● Task instructions
Show every line in the records below that contains the word "진로선택".

● Provided information

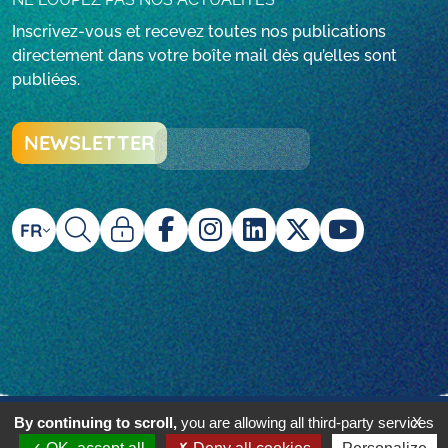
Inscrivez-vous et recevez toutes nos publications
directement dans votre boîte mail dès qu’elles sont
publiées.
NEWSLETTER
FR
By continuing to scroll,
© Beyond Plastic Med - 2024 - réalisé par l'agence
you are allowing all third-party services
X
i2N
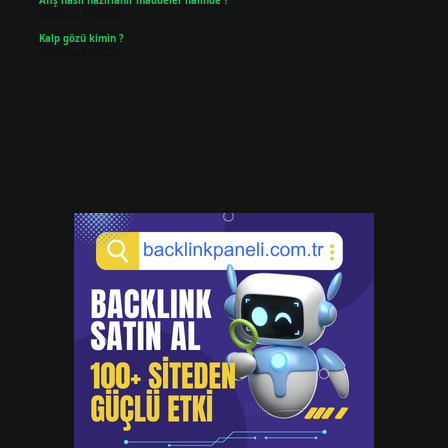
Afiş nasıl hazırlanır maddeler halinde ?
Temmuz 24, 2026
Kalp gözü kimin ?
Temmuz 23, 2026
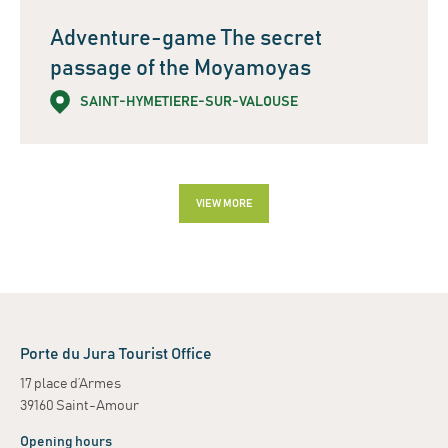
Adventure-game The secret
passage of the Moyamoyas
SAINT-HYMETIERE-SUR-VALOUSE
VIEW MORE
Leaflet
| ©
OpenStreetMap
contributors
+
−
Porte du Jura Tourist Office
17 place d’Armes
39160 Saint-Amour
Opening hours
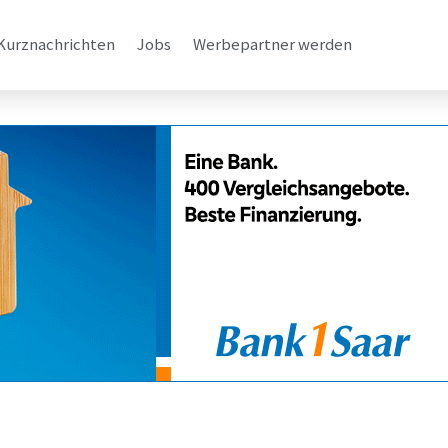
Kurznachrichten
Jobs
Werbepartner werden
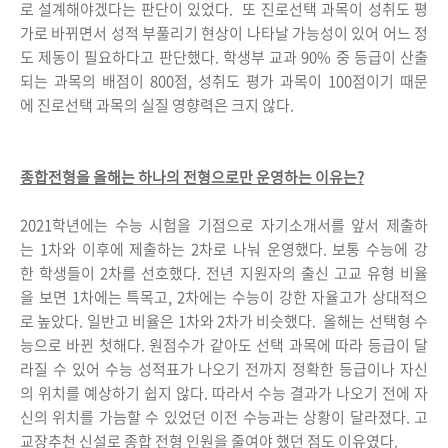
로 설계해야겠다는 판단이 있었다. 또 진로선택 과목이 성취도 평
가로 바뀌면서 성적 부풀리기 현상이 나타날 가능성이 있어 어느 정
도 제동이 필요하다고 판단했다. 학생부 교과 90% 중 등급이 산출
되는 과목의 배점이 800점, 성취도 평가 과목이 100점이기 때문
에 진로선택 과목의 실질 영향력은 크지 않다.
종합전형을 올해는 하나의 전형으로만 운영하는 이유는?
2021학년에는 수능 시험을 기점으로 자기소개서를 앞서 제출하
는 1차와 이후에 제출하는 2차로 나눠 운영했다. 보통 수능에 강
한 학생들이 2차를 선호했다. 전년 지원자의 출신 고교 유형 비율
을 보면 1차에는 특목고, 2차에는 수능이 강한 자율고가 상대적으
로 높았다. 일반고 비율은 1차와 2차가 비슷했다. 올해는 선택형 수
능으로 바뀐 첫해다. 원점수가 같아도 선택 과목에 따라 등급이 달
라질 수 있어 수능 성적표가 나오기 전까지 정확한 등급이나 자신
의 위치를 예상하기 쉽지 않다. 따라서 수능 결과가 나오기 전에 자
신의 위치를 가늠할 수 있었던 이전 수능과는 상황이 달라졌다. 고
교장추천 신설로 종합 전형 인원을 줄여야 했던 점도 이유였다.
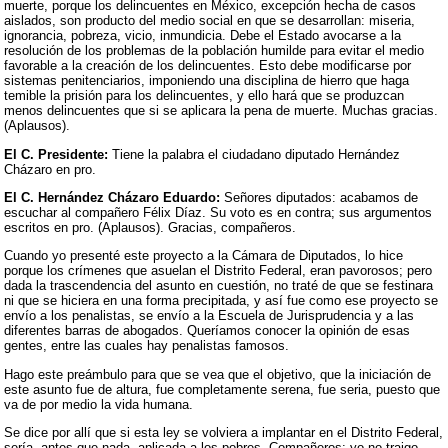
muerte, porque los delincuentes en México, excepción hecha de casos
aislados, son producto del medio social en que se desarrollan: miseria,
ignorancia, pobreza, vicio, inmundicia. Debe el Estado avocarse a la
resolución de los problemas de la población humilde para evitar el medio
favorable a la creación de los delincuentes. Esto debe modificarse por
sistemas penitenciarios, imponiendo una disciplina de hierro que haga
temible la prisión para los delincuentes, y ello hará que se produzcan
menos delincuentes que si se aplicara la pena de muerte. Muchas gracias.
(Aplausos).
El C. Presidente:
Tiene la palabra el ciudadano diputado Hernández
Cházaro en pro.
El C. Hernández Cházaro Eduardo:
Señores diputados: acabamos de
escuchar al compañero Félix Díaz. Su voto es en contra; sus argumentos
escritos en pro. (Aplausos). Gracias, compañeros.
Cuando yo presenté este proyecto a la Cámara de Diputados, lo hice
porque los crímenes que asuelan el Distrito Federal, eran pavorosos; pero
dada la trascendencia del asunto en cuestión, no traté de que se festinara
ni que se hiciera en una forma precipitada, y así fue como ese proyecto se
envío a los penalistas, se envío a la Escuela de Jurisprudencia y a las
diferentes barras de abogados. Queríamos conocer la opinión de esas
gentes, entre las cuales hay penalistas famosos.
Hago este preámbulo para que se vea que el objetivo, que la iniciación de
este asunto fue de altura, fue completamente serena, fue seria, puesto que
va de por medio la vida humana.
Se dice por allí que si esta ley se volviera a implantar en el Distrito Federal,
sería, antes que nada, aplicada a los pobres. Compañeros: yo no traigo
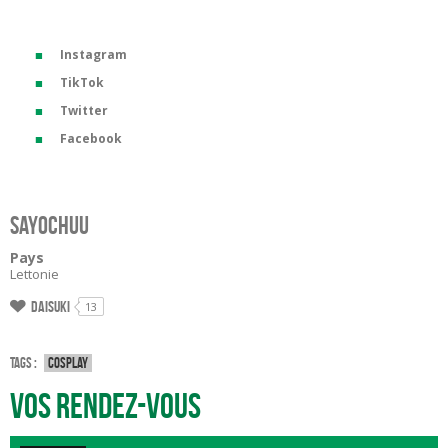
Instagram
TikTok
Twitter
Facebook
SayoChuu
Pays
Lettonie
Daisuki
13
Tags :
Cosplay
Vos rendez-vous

● Solution to this exercise
로 설계해야겠다는 판단이 있었다. 또 진로선택 과목이 성취도 평
에 진로선택 과목의 실질 영향력은 크지 않다.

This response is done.